McDonough's project principles have seemingly caught on worldwide. In his fascinating talks, delivered with eloquence and a very dry sense of humor, he draws on his stunning body of work to provide you with strategies toward absolute sustainability in all industries. He also explains his influential cradle to cradle design process, in which products can be used, recycled, and used again without losing any material quality—and the subject of his fascinating book, Cradle to Cradle: Remaking the Way We Make Things.
Written with his colleague, Michael Braungart, Cradle to Cradle is a manifesto calling for the transformation of human industry through ecologically intelligent design. Their second book, The Upcycle: Beyond Sustainability—Designing for Abundance, was released in 2013.
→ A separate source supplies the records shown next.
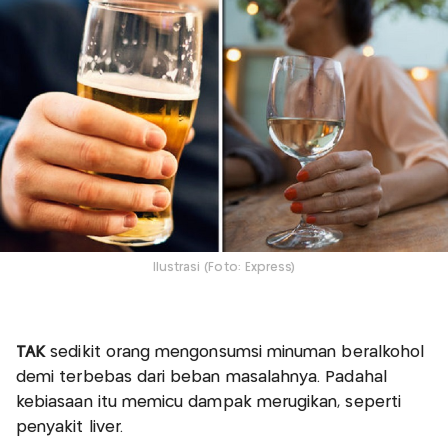
Ilustrasi (Foto: Express)
TAK
sedikit orang mengonsumsi minuman beralkohol
demi terbebas dari beban masalahnya. Padahal
kebiasaan itu memicu dampak merugikan, seperti
penyakit liver.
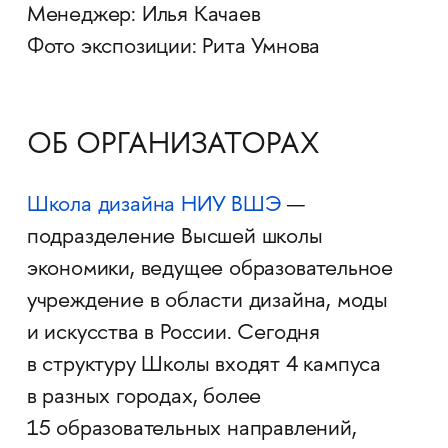
Менеджер: Илья Качаев
Фото экспозиции: Рита Умнова
ОБ ОРГАНИЗАТОРАХ
Школа дизайна НИУ ВШЭ
—
подразделение Высшей школы
экономики, ведущее образовательное
учреждение в области дизайна, моды
и искусства в России. Сегодня
в структуру Школы входят 4 кампуса
в разных городах, более
15 образовательных направлений,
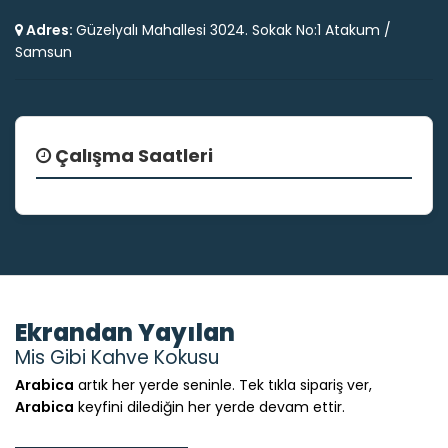
Adres:
Güzelyalı Mahallesi 3024. Sokak No:1 Atakum /
Samsun
Çalışma Saatleri
Ekrandan Yayılan
Mis Gibi Kahve Kokusu
Arabica
artık her yerde seninle. Tek tıkla sipariş ver,
Arabica
keyfini dilediğin her yerde devam ettir.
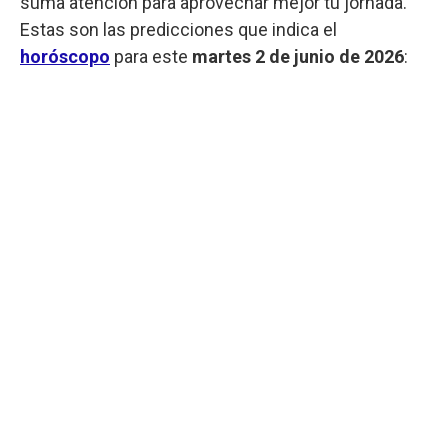
suma atención para aprovechar mejor tu jornada.
Estas son las predicciones que indica el
horóscopo
para este
martes 2 de junio de 2026
:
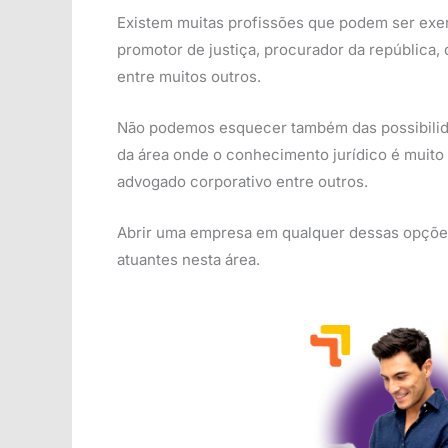
Existem muitas profissões que podem ser exerc
promotor de justiça, procurador da república,
entre muitos outros.
Não podemos esquecer também das possibilidade
da área onde o conhecimento jurídico é muito
advogado corporativo entre outros.
Abrir uma empresa em qualquer dessas opções é
atuantes nesta área.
McDonough is a contributing writer to The Guardian and The Huffington Post and is frequently featured on GreenBiz.com as part of The McDonough Conversations.
The Upcycle: Beyond Sustainability--Designing for Abundance
The Upcycle is the eagerly awaited follow-up to Cradle to Cradle, one of the most consequential ecological manifestoes of our time. Now, drawing on the lessons gained from 10 years of putting the Cradle to Cradle concept into practice with businesses, governments, and ordinary people, William McDonough and Michael Braungart envision the next step in the solution to our ecological crisis: We don't just use or reuse resources with greater effectiveness, we actually improve the world as we live, create, and build.
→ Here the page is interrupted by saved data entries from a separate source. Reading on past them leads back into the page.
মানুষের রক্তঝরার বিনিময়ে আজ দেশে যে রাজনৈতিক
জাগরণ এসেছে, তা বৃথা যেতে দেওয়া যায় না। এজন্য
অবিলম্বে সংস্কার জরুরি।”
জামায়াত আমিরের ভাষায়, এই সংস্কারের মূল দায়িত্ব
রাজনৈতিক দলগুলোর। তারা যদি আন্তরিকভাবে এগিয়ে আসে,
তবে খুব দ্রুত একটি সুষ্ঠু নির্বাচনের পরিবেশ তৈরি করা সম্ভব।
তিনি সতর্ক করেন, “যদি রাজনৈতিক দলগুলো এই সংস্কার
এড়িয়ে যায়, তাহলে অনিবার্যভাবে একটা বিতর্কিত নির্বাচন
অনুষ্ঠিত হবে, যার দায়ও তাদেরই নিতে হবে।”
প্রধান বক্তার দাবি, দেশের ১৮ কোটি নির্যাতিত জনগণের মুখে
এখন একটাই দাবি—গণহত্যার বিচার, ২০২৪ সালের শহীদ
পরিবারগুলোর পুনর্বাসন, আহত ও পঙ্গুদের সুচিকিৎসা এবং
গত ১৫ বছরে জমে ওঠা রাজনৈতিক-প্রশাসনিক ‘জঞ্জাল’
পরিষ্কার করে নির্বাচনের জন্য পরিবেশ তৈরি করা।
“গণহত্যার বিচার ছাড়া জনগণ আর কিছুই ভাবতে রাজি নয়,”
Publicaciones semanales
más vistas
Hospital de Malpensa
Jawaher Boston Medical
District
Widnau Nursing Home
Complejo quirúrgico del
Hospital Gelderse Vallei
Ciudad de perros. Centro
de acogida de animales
For McDonough and Braungart, the questions of resource scarcity and sustainability are questions of design. They are practical-minded visionaries: They envision beneficial designs of products, buildings, and business practices—and they show us these ideas being put to use around the world as everyday objects like chairs, cars, and factories are being reimagined not just to sustain life on the planet but to grow it. It is an eye-opening, inspiring tour of our future as it unfolds in front of us.
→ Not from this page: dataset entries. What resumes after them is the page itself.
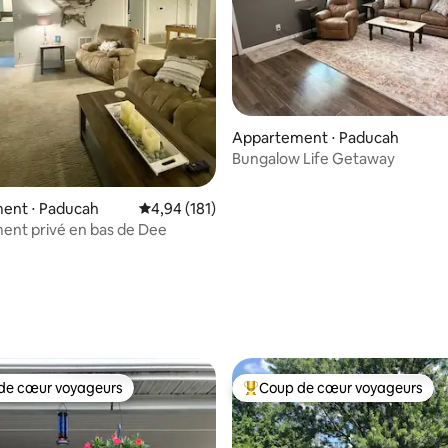
Appartement ⋅ Paducah
Bungalow Life Getaway
ent ⋅ Paducah
Évaluation moyenne sur la base de 181 comme
4,94 (181)
ent privé en bas de Dee
la base de 366 commentaires : 4,99 sur 5
de cœur voyageurs
Coup de cœur voyageurs
 cœur voyageurs les plus appréciés
Coups de cœur voyageurs les p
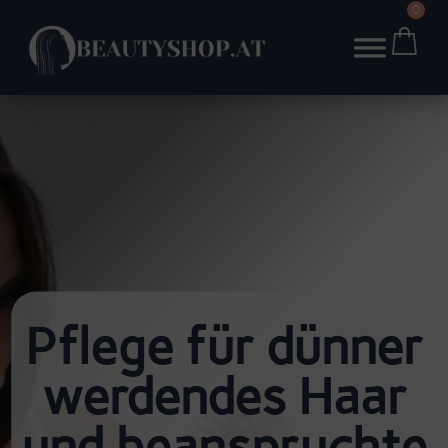
0
Pflege für dünner
werdendes Haar
und beanspruchte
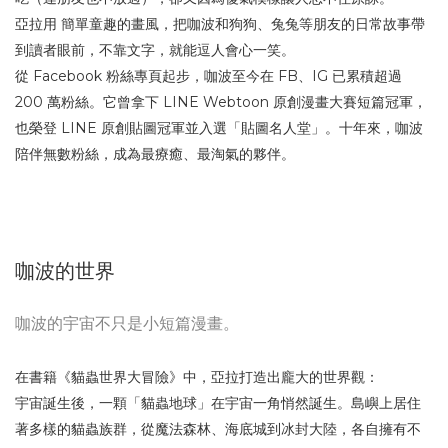
亞拉用 簡單童趣的畫風，把咖波和狗狗、兔兔等朋友的日常故事帶
到讀者眼前，不靠文字，就能逗人會心一笑。
從 Facebook 粉絲專頁起步，咖波至今在 FB、IG 已累積超過
200 萬粉絲。它曾拿下 LINE Webtoon 原創漫畫大賽短篇冠軍，
也榮登 LINE 原創貼圖冠軍並入選「貼圖名人堂」。十年來，咖波
陪伴無數粉絲，成為最療癒、最淘氣的夥伴。
咖波的世界
咖波的宇宙不只是小短篇漫畫。
在書籍《貓蟲世界大冒險》中，亞拉打造出龐大的世界觀：
宇宙誕生後，一顆「貓蟲地球」在宇宙一角悄然誕生。島嶼上居住
著多樣的貓蟲族群，從魔法森林、海底城到冰封大陸，各自擁有不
The Upcycle is as ambitious as such classics as Rachel Carson’s Silent Spring—but its mission is very different. McDonough and Braungart want to turn on its head our very understanding of the human role on earth: Instead of protecting the planet from human impact, why not redesign our activity to improve the planet? We can have a beneficial footprint. Abundance for all. The goal is within our reach.
Cradle to Cradle: Remaking the Way We Make Things
A manifesto for a radically different philosophy and practice of manufacture and environmentalism
"Reduce, reuse, recycle" urge environmentalists; in other words, do more with less in order to minimize damage. As William McDonough and Michael Braungart argue in their provocative, visionary book, however, this approach perpetuates a one-way, "cradle to grave" manufacturing model that dates to the Industrial Revolution and casts off as much as 90 percent of the materials it uses as waste, much of it toxic. Why not challenge the notion that human industry must inevitably damage the natural world, they ask.
In fact, why not take nature itself as our model? A tree produces thousands of blossoms in order to create another tree, yet we do not consider its abundance wasteful but safe, beautiful, and highly effective; hence, "waste equals food" is the first principle the book sets forth. Products might be designed so that, after their useful life, they provide nourishment for something new-either as "biological nutrients" that safely re-enter the environment or as "technical nutrients" that circulate within closed-loop industrial cycles, without being "downcycled" into low-grade uses (as most "recyclables" now are).
Elaborating their principles from experience (re)designing everything from carpeting to corporate campuses, the authors make an exciting and viable case for change.